Georgina Odafe, Naijanewstalk
The largest online marketplace in Africa, Jumia, has recently launched its first drone delivery in Africa.
Jumia online marketplace made this possible through its partnership with one of the global drone delivery companies based in California, Zipline.
The drone delivery service has been in the testing stage for some time. Jumia recently conducted a pilot test in Ghana to test the drone technology and how well it works for deliveries.
During the test, Jumia made deliveries for one hour from a distance of 85km using the Zipline drones.
Such innovation is uncommon in African logistics.
Jumia online marketplace has once more proved to be a pioneer of innovations and its readiness to improve customer service. Now Jumia buyers can get their orders at home through Zipline drones.
The drone delivery service is currently available in Ghana, where over a hundred deliveries have been done using drone technology.
Apoorva Kumar, Jumia’s chief operations officer, said that the drone delivery service with Zipline drone would enable Jumia online marketplace customers in remote and rural areas of Africa to get their orders delivered at home. The drone technology allows for speed and sustaining safety during deliveries.
“Whether customers are ordering from the fashion, electronics, health, or other categories, the Zipline logistics system will supply quick and convenient access,” he added.
Senior Vice President of Zipline Africa, Daniel Marfo, has conveyed his company’s pleasure at the partnership with Jumia, assuring that this collaboration will stimulate the growth of small businesses in Africa.
A report by Forbes showed Africa is not doing satisfactorily in areas such as accessibility to roads and energy but has made notable improvements in internet access. This is because entrepreneurs in the tech world and FinTech startups have been utilising the internet and technology to solve problems in the life of the average African.

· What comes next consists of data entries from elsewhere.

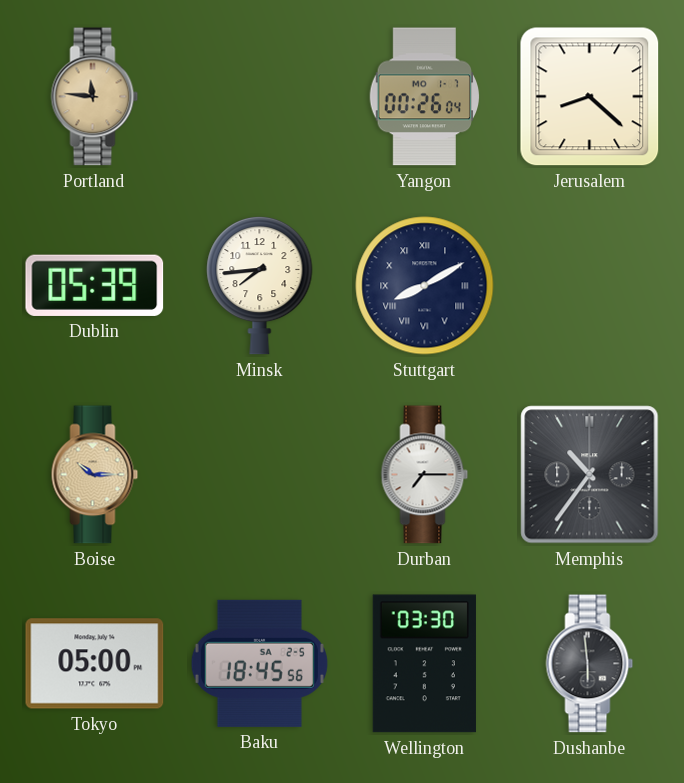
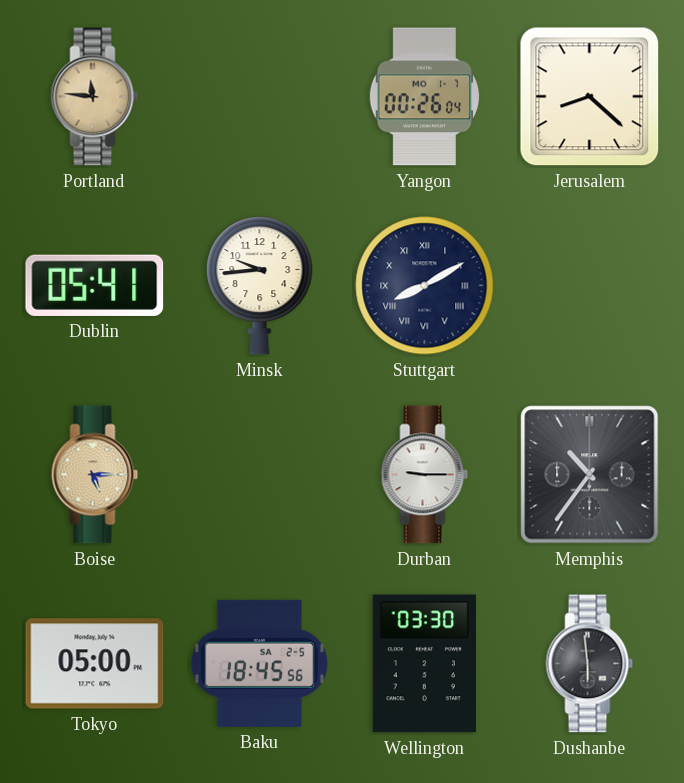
Dublin: 05:39 -> 05:41
Minsk: 7:44 -> 9:44
Boise: 10:15 -> 5:15
Durban: 7:15 -> 9:15
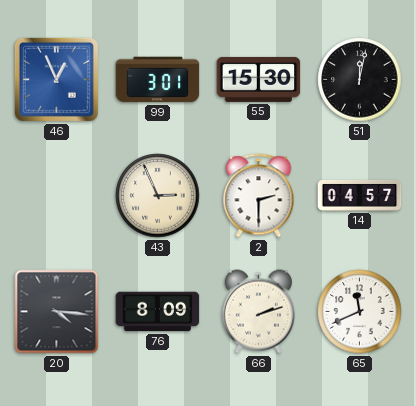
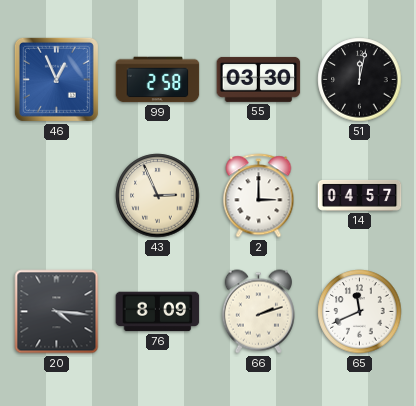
99: 3:01 -> 2:58
55: 15:30 -> 03:30
2: 2:30 -> 3:00
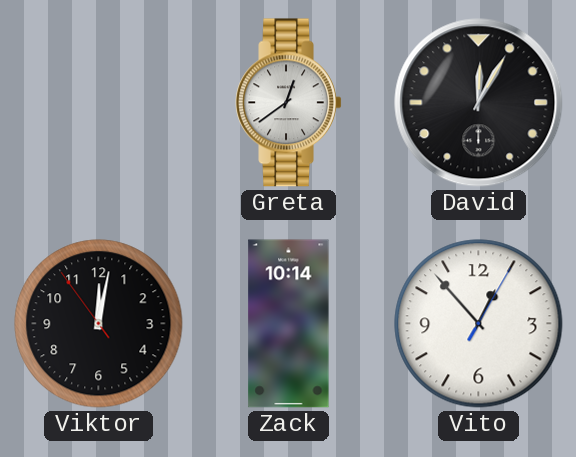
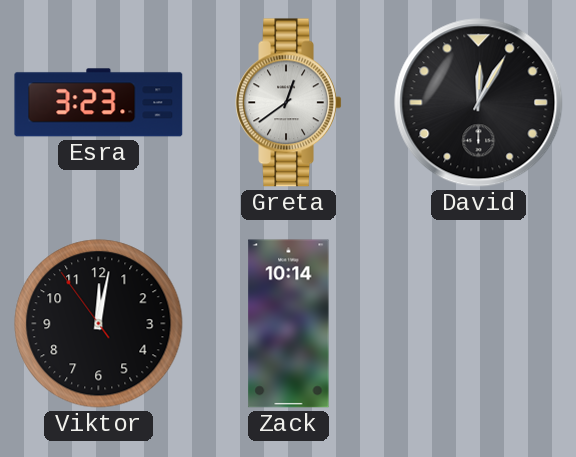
Esra: none -> 3:23
Vito: 12:53 -> none
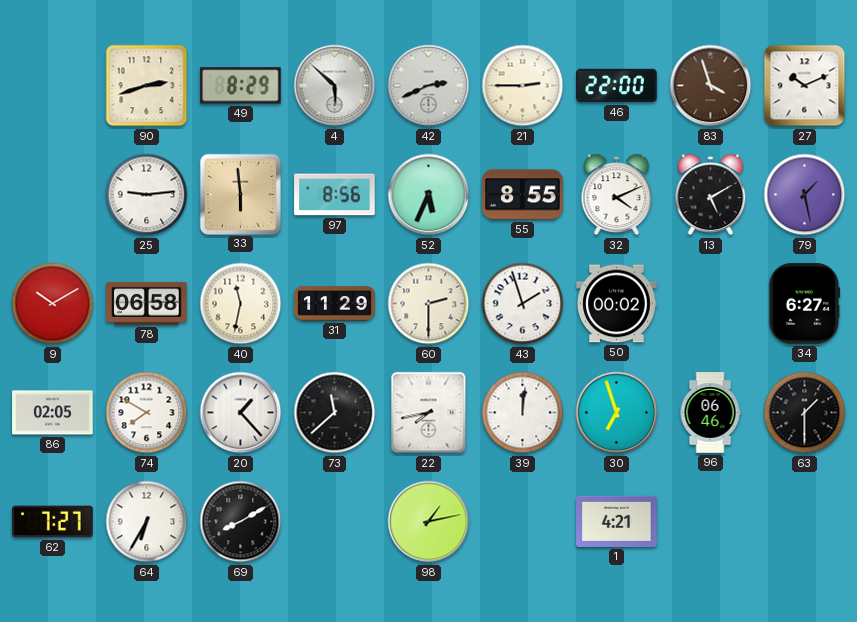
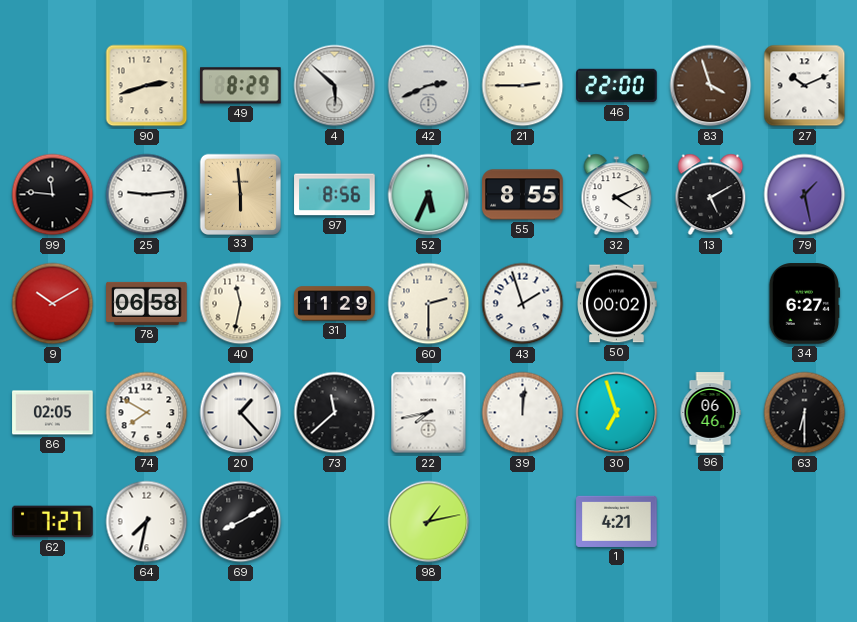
99: none -> 11:46
63: 1:30 -> 6:30
64: 6:35 -> 7:32
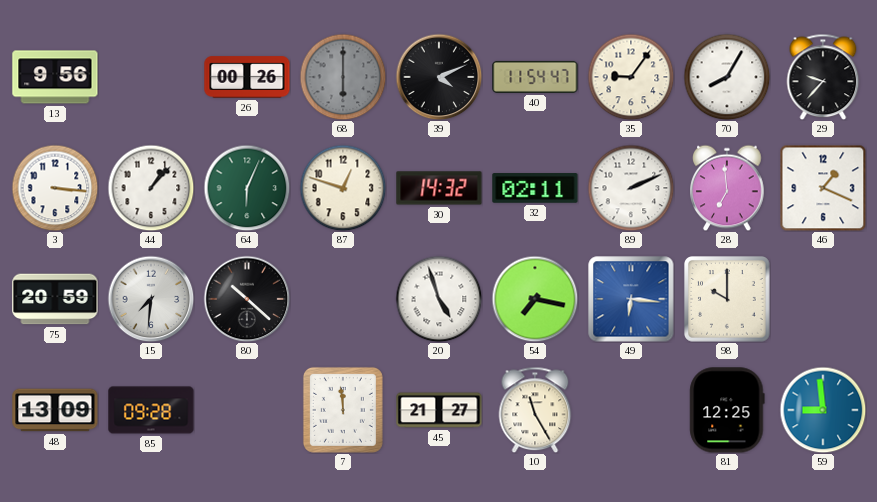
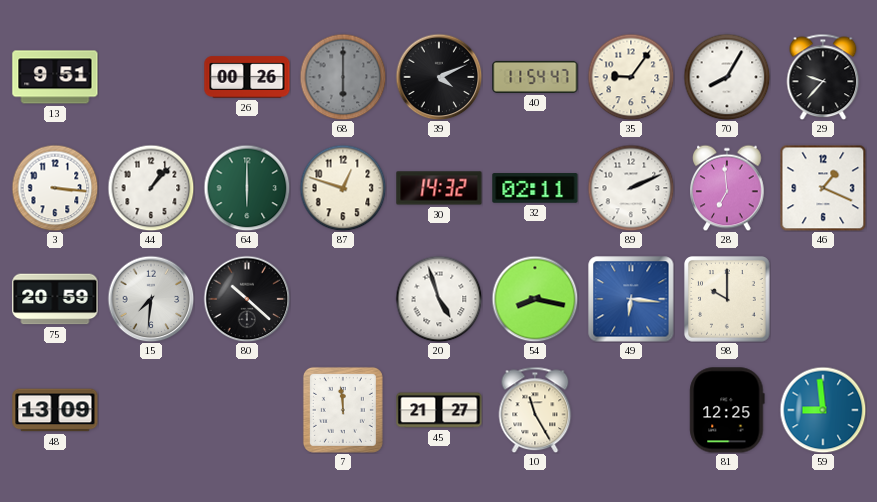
13: 9:56 -> 9:51
64: 6:04 -> 6:00
54: 7:17 -> 8:17
85: 09:28 -> none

According to VOA, the drone delivery service with Jumia is off to a good start, except for problems which might arise from poor address systems.
Ken Gichinga, a chief economist in Nairobi, Kenya said drone technology has the potential to unlock the industry where delivery services are concerned, only if geo-mapping is utilised.
The United Nations conference on trade and development also mentioned that Africa is behind in essential areas like electronic trade, which results from a lack of a working payment system, internet connectivity and other policies enforced by the government.
Another problem that Jumia and Zipline drone delivery service might encounter is the need for privacy by most Africans.
According to Wohoro Ndohho, an economist who spoke to VOA, less than 40% of African countries agreed to adopt the legislation on data privacy. Most are afraid of being harmed when their personal information is shared.
While the use of Zipline drone technology for the delivery services of Jumia is applaudable, one can not help but notice that the service is not yet available in Nigeria, one of Jumia’s largest markets.
Although drone technology is already being used in Africa by industries such as medicine, it is hoped that the Jumia group will soon expand their drone delivery services to all eleven African countries where it operates.